Records from a dataset:
>>
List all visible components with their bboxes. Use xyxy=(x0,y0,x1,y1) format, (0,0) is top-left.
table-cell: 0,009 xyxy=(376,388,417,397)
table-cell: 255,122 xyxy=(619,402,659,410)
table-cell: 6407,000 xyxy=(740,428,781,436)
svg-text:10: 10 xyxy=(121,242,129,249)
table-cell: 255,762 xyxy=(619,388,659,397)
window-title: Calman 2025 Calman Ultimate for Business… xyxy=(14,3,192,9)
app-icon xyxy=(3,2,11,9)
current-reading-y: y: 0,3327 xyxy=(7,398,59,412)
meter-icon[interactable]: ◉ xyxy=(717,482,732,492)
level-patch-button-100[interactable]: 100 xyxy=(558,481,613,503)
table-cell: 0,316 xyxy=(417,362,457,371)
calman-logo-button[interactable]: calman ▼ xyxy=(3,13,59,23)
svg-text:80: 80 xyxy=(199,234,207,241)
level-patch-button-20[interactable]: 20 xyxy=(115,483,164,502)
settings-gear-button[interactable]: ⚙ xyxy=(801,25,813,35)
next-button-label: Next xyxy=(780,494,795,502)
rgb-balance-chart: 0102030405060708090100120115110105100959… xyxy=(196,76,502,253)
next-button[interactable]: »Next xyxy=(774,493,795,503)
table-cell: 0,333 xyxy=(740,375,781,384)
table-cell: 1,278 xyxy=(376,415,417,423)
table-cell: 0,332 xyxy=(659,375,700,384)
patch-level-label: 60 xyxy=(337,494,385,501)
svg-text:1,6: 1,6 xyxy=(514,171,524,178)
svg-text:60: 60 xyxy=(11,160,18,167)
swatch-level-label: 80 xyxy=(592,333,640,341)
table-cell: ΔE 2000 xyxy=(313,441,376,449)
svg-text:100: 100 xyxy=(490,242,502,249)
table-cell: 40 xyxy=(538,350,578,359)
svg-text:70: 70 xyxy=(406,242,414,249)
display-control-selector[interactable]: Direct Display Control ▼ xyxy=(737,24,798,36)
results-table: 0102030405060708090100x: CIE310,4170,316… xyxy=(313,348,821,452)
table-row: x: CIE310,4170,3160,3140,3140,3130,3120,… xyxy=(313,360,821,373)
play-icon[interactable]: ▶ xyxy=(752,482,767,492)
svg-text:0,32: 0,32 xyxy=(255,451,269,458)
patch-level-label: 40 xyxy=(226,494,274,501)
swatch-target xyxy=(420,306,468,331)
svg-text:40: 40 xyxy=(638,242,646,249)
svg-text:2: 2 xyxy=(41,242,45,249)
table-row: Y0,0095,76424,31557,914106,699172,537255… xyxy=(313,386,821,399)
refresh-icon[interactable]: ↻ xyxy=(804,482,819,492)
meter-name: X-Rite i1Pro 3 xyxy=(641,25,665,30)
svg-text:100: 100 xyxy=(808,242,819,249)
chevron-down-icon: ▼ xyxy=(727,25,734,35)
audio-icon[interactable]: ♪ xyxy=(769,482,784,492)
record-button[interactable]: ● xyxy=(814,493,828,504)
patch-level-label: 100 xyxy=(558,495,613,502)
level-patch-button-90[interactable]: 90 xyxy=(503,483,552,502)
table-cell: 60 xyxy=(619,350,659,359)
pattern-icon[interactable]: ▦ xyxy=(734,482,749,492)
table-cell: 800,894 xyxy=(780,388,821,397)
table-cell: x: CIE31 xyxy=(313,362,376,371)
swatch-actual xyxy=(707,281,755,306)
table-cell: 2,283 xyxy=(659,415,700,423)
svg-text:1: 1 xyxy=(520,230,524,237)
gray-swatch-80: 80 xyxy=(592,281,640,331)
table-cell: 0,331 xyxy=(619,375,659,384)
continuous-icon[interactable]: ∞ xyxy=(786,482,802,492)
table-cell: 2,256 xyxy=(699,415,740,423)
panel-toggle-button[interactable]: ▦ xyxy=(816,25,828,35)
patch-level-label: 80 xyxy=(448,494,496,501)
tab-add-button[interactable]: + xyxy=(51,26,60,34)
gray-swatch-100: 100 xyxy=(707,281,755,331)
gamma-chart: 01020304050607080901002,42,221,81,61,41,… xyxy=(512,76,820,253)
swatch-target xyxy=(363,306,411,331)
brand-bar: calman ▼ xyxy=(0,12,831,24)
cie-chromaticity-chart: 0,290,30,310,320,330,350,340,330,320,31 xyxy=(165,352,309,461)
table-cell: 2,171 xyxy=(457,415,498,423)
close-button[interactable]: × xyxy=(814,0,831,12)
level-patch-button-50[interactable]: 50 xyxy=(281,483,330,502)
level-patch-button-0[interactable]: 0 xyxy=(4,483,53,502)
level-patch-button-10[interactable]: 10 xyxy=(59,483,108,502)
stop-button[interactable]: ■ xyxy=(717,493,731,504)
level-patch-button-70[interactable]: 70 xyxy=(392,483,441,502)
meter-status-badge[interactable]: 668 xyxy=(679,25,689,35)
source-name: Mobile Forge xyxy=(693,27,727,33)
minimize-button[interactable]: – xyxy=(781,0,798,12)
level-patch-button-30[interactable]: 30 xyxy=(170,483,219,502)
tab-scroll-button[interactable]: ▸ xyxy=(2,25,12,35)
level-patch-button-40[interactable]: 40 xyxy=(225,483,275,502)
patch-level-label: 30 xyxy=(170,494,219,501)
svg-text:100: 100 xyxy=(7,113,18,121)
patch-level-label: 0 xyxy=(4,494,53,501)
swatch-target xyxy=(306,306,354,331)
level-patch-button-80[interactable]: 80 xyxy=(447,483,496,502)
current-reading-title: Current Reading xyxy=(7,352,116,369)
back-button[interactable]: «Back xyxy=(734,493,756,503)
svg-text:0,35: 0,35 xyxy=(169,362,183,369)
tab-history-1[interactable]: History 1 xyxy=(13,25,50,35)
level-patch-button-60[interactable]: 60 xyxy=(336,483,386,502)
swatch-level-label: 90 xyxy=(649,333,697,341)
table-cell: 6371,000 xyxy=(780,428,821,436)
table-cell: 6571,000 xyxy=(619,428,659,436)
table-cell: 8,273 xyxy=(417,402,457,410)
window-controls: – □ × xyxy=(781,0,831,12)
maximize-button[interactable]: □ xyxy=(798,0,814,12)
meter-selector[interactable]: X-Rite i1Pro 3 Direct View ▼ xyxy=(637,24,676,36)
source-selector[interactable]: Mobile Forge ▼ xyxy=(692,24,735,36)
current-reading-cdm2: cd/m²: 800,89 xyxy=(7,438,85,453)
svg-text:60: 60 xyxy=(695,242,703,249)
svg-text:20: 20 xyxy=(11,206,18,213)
<<
>>
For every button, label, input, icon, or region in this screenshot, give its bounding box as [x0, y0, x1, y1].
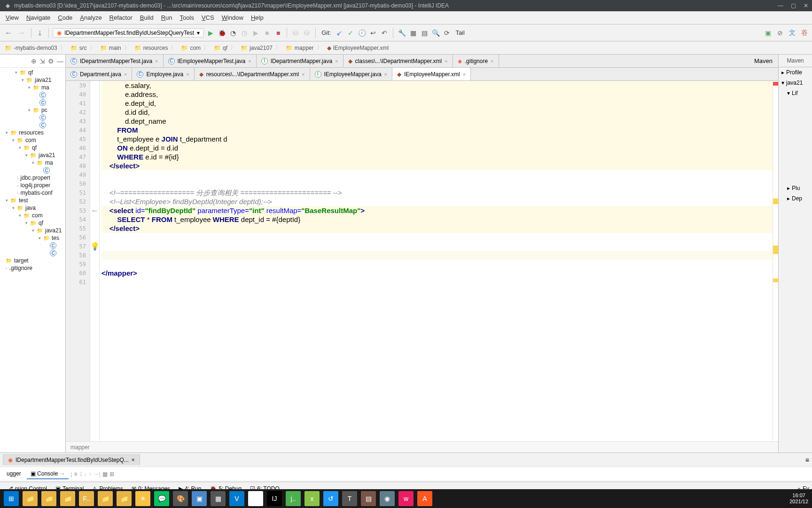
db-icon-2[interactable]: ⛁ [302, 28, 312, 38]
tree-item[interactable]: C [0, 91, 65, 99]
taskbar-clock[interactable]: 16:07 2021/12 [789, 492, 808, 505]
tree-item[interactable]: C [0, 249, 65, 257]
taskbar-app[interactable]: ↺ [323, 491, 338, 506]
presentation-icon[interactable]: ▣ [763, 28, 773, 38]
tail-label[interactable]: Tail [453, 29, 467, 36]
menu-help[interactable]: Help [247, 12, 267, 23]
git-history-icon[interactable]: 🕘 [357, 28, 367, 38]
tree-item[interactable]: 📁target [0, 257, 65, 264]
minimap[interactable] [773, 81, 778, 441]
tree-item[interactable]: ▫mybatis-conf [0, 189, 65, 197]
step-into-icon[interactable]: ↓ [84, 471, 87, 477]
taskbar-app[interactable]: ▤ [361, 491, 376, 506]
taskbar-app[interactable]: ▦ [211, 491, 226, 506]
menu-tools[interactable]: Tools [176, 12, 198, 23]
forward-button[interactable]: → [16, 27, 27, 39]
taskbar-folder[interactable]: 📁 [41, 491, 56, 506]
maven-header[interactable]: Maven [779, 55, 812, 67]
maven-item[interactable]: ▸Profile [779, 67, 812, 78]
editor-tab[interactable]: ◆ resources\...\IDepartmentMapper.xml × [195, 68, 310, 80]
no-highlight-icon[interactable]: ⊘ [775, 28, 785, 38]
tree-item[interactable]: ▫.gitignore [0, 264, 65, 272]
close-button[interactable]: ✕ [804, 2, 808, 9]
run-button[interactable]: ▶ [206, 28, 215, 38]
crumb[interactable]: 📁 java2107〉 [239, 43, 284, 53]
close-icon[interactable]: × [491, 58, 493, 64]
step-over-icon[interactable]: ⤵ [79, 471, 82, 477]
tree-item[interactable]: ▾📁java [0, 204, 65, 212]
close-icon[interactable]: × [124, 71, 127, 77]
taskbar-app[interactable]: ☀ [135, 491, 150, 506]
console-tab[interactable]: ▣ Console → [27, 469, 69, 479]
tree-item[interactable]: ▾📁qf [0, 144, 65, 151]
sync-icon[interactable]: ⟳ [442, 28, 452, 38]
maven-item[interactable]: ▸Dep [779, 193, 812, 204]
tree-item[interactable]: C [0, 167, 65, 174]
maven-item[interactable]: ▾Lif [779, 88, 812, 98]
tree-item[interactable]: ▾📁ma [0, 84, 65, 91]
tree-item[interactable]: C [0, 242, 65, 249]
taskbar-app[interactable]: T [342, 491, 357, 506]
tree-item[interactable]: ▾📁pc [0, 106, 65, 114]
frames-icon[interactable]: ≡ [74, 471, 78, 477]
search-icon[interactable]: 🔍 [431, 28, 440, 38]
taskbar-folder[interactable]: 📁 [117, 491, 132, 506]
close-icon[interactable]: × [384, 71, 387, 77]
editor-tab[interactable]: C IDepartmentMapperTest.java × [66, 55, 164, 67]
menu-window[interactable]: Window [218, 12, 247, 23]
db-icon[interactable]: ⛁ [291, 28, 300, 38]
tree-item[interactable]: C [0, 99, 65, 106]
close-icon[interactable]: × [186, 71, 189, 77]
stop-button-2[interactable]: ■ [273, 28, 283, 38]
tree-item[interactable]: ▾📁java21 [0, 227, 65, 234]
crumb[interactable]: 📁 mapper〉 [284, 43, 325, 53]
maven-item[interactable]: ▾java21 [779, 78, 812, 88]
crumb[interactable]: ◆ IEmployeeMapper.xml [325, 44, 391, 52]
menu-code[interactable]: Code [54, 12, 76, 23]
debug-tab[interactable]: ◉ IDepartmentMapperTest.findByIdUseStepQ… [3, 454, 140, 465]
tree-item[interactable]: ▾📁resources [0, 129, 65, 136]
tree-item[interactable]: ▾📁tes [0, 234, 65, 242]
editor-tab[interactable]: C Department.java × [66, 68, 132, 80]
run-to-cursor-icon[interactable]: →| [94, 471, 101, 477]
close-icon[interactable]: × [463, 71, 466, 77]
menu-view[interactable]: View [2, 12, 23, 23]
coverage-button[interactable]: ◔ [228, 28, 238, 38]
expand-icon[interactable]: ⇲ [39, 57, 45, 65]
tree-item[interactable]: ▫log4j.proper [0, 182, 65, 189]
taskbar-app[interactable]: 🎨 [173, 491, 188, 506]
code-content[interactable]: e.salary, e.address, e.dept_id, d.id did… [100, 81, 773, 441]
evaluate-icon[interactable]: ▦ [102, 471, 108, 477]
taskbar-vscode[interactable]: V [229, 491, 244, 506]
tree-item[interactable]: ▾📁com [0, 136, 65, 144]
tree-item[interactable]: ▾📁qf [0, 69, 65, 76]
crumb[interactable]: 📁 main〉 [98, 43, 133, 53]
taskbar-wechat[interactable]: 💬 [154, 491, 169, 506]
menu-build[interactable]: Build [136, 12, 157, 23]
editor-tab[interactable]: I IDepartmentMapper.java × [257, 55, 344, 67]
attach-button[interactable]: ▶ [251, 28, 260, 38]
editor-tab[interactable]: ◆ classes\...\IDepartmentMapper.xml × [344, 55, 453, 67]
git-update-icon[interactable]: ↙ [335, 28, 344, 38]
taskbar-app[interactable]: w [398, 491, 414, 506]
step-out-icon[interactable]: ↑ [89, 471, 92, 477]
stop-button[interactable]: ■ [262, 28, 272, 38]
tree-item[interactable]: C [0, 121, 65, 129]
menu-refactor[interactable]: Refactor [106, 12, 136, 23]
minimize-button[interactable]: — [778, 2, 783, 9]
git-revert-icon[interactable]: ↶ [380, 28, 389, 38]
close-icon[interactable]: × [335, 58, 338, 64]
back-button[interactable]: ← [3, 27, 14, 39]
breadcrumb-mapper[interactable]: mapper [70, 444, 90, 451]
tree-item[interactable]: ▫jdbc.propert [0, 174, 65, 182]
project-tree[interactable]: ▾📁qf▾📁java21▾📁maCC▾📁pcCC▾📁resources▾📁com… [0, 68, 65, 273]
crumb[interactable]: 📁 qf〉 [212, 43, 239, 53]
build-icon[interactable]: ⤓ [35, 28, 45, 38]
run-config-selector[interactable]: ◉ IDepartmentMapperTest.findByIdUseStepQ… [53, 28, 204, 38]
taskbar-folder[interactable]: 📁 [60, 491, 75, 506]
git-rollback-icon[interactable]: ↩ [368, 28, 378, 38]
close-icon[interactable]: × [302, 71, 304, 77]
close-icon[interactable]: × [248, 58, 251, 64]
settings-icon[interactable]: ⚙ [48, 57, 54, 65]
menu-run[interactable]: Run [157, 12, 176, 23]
<<
## EXERCISE DETAILS:
Which lines of the data above contain "settings"? Copy each one.

## SOLUTION FOR THIS PROBLEM:
settings-gear-button[interactable]: ⚙ xyxy=(801,25,813,35)
settings-icon[interactable]: ⚙ [48, 57, 54, 65]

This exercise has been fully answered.